“We can’t wait any longer”: Poland completely abandons Russian coal
The Polish government has decided to no longer import hard coal from Russia, completely abandoning this type of fuel of our production. This was stated by the press secretary of the cabinet of ministers of the republic Peter Muller. According to him, this decision reflects the will of Warsaw to impose an embargo on Russian energy resources, as well as the fact that Poland “can no longer wait” and is acting in this direction on its own, ahead of the European Union, which is too slow to impose such sanctions.
In the opinion of Polish officials, a "slow" European Commission can no longer be expected. Moreover, in Warsaw they even agree to certain “legal problems” from the EU for such a rush, but they still threaten to complete the embargo procedure. Obviously, in this case, the question is exclusively political, rather than economic. The hidden, main meaning of the decision of the government of the republic lies not at all in the desire to harm Russia, but with the help of a cynical competitive measure to pave the way for its own manufacturer at a difficult moment for the industry.
Poland imports up to 15 million tons of coal from Russia, which is approximately 70% of the total volume of supplies from abroad. The shortage does not threaten her, as the market is oversaturated and there are many offers. The point is different. Poland itself is also engaged in the extraction of hard coal and almost always tried to get rid of imports of this type of fuel in favor of developing its own mining industry. However, before increasing its own production, the Polish Cabinet of Ministers will have to compensate for some shortfall in volumes, which will result in a burden on the state budget, since deliveries from Australia will cost 20% more (ship charter). However, in the era of global rejection of "dirty" types of raw materials, the support of the national manufacturer comes to the fore and the first milestone in this direction is the elimination of the main competitor. So Warsaw is ready to fight.

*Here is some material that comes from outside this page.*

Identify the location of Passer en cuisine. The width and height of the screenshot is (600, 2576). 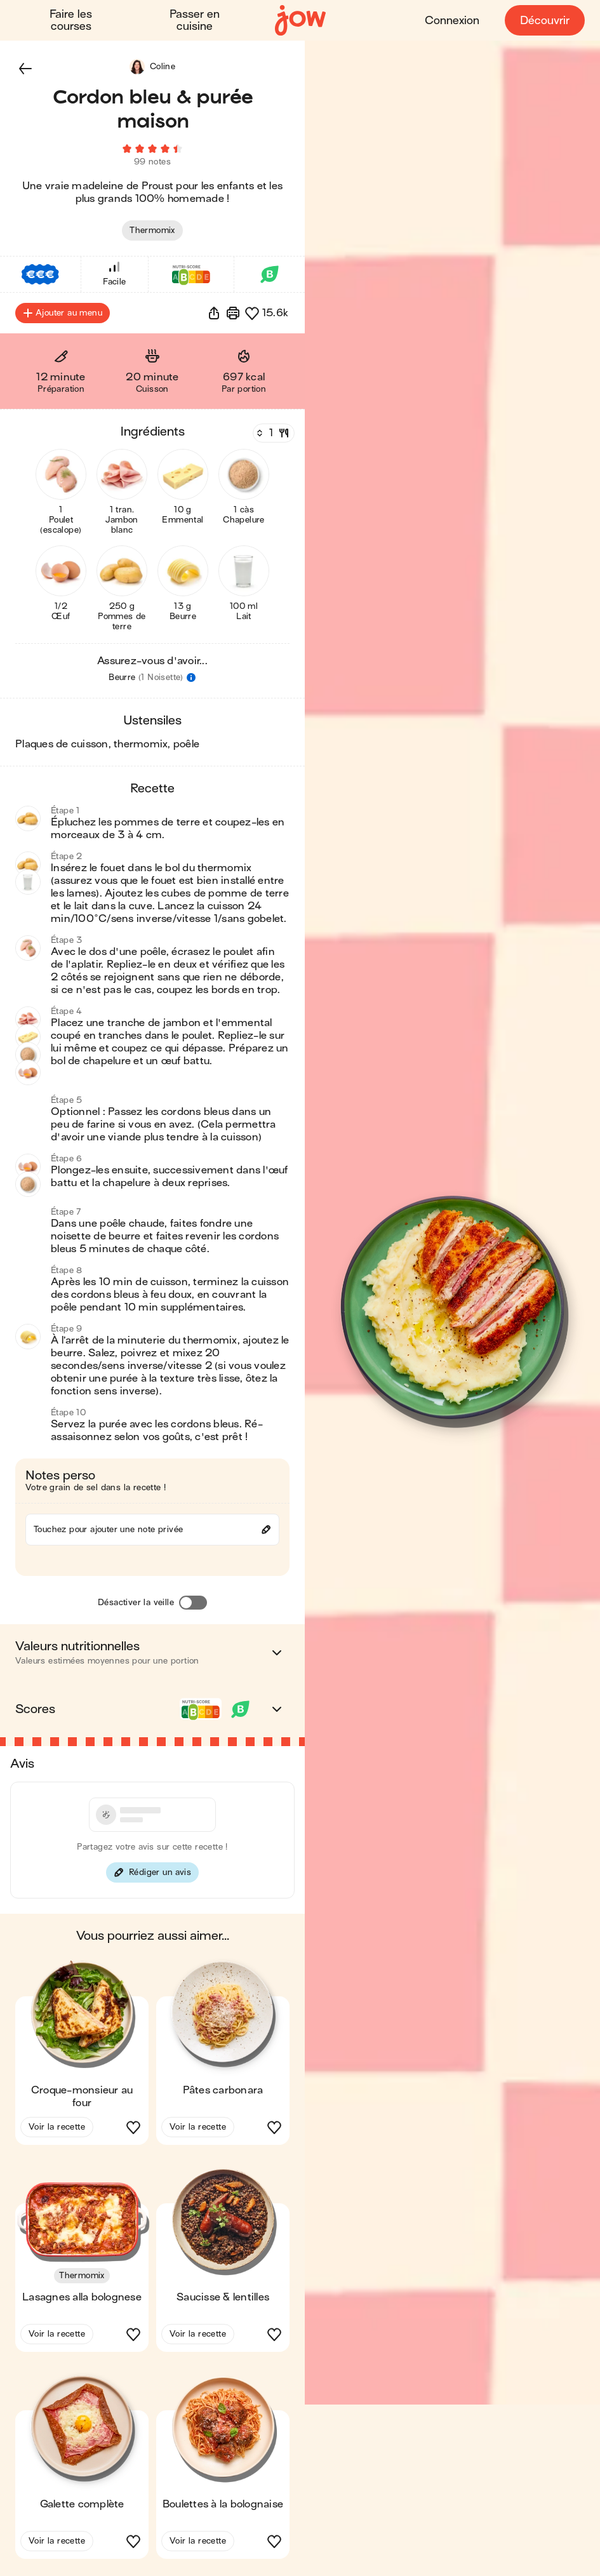 (195, 20).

It is noteworthy that Russian coal very often becomes a stumbling block for Poland. Last year, at the very beginning of the gas crisis, when prices went up sharply for "blue fuel" and there was not enough gas itself, Warsaw also decided on its own, without EU permission, to launch coal-fired power plants, and using additional supplies of solid fuel from Russia. Then Warsaw ran into the sanctions of the European Commission for violating environmental legislation.
This year, the Polish leadership again expects a negative reaction from the united Europe to its decision on Russian coal, only the opposite in meaning.